[Exercise directions] From the entries below, return exactly the lines beginning at the one that contains "制成的，可用于相关产品生产，比直接添加滑石粉更环保、方便，且更易" and ending at the one that contains "石片状结构，具有高的长径比，超细滑石粉更能提高树脂的弯曲模量和强度。", both of them included, and only those lines.

==*==

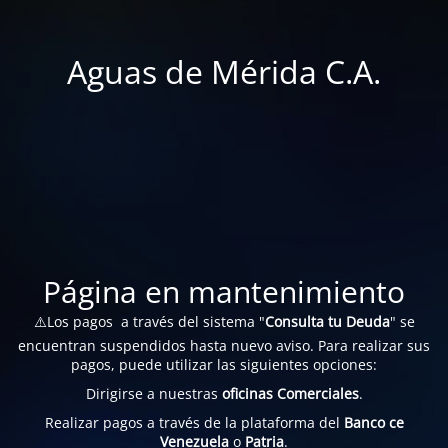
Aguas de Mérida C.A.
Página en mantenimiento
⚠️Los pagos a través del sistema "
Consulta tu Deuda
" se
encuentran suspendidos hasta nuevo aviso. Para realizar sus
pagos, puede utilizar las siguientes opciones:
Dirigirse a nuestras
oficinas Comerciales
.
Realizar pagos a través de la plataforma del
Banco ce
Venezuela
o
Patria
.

==*==

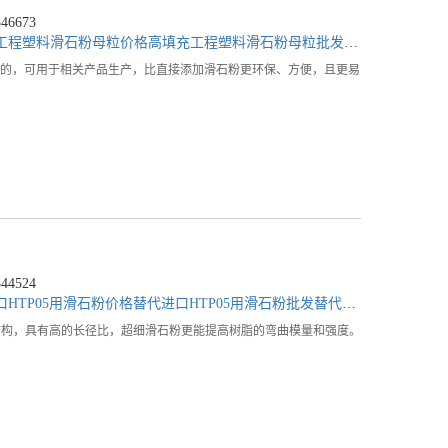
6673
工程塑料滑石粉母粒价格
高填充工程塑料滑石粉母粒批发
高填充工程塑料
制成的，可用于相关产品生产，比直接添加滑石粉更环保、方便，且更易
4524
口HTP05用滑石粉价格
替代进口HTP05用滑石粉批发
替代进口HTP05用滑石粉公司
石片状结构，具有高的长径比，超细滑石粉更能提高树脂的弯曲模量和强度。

==*==

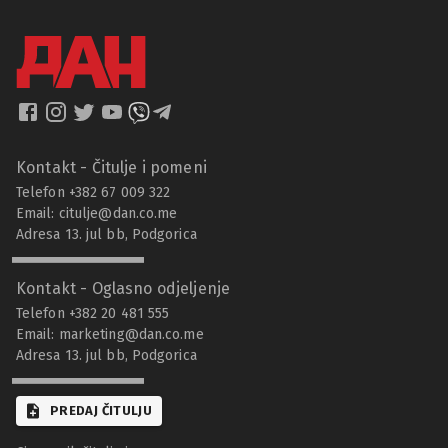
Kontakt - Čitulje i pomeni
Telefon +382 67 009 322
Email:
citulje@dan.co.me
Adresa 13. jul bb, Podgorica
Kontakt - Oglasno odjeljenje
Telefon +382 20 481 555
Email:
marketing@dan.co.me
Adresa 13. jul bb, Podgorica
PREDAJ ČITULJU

==*==

[Answer box]
制成的，可用于相关产品生产，比直接添加滑石粉更环保、方便，且更易
4524
口HTP05用滑石粉价格
替代进口HTP05用滑石粉批发
替代进口HTP05用滑石粉公司
石片状结构，具有高的长径比，超细滑石粉更能提高树脂的弯曲模量和强度。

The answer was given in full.